「ガストに行けない」「サイゼリヤは神」 低賃金にあえぐ介護職の実態 「カツカツの生活でガストなんて高くて行けません」 子育て中の高橋美幸さん(仮名、42)が、ため息をつく。夫婦ともに東京都内で介護職として働くが、家計はギリギリ。たまの外食の楽し…
「ガストに行けない」「サイゼリヤは神」 低賃金にあえぐ介護職の実態
「カツカツの生活でガストなんて高くて行けません」
子育て中の高橋美幸さん(仮名、42)が、ため息をつく。夫婦ともに東京都内で介護職として働くが、家計はギリギリ。たまの外食の楽しみにも制限がかかる。
特別養護老人ホームで働いていた美幸さんは、同僚と職場結婚。産後は子どもを保育園に預け、近くの実家も頼りながら夫婦で夜勤をこなした。
ただ、それも限界となり、3人目の出産を機に夜勤のない介護施設を探した。ただ、どこも「正職員で夜勤なしでは雇えない」「子育て中だからと夜勤免除はできない」と門前払い。パートの訪問介護職に転じた。
■「サイゼリヤは神です」
それから10年。1350円だった時給は上がらず、「辞める」と上司に直談判してやっと1400円になった。小学生の息子が不登校になった今、美幸さんは週3日だけ働く。
月収は8万円。
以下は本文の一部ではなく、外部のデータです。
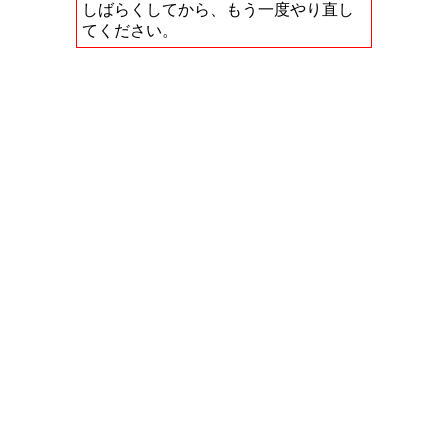
しばらくしてから、もう一度やり直し
てください。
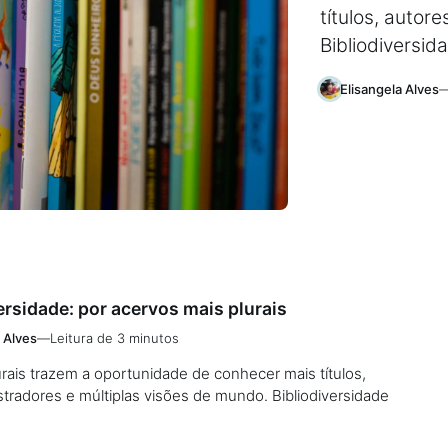
títulos, autor
Bibliodiversid
Elisangela Alves
ersidade: por acervos mais plurais
 Alves
—
Leitura de 3 minutos
rais trazem a oportunidade de conhecer mais títulos,
ustradores e múltiplas visões de mundo. Bibliodiversidade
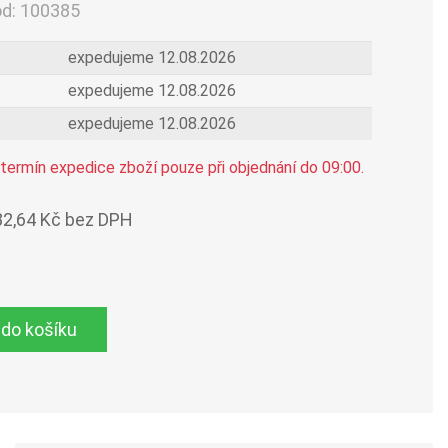
ód:
100385
expedujeme 12.08.2026
expedujeme 12.08.2026
expedujeme 12.08.2026
termín expedice zboží pouze při objednání do 09:00.
82,64 Kč bez DPH
 do košíku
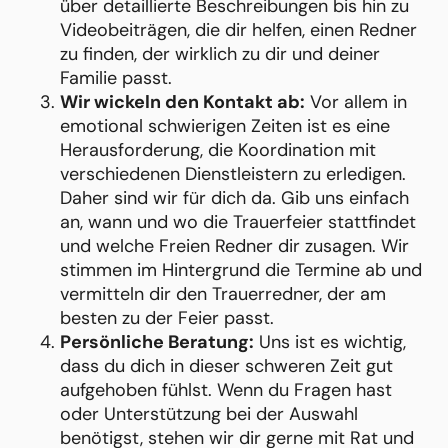
über detaillierte Beschreibungen bis hin zu
Videobeiträgen, die dir helfen, einen Redner
zu finden, der wirklich zu dir und deiner
Familie passt.
Wir wickeln den Kontakt ab:
Vor allem in
emotional schwierigen Zeiten ist es eine
Herausforderung, die Koordination mit
verschiedenen Dienstleistern zu erledigen.
Daher sind wir für dich da. Gib uns einfach
an, wann und wo die Trauerfeier stattfindet
und welche Freien Redner dir zusagen. Wir
stimmen im Hintergrund die Termine ab und
vermitteln dir den Trauerredner, der am
besten zu der Feier passt.
Persönliche Beratung:
Uns ist es wichtig,
dass du dich in dieser schweren Zeit gut
aufgehoben fühlst. Wenn du Fragen hast
oder Unterstützung bei der Auswahl
benötigst, stehen wir dir gerne mit Rat und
夫は20年も勤める職場で管理職になったが、月の手取りは約28万円。貯金しようにも、最低限の生活費で収入は消えていく。中学生の息子2人は食べ盛りのため外食の出費は痛い。
「でも、ちょっと外食したいねというとき、月に1回くらい両親におねだりするんです。孫に会えるからと、ガストで食事をごちそうしてくれます」(美幸さん)。
家計が苦しい中でも時折、美幸さんは思春期を迎える子どもを1人ずつ連れて2人きりで出かけ、特別な時間をつくるようにしている。
行く先はチェーン店のカフェやラーメン店。スターバックスは高いからドトールに行く。ケーキは高いから、クッキーを頼む。
美幸さん夫婦の世帯年収は約500万円。日本の1人当たりの平均年収458万円とそう変わらない。学資保険で子ども1人当たり200万円の学費を準備しているが、私立の高校や大学に行くとなれば賄えなくなる見込みだ。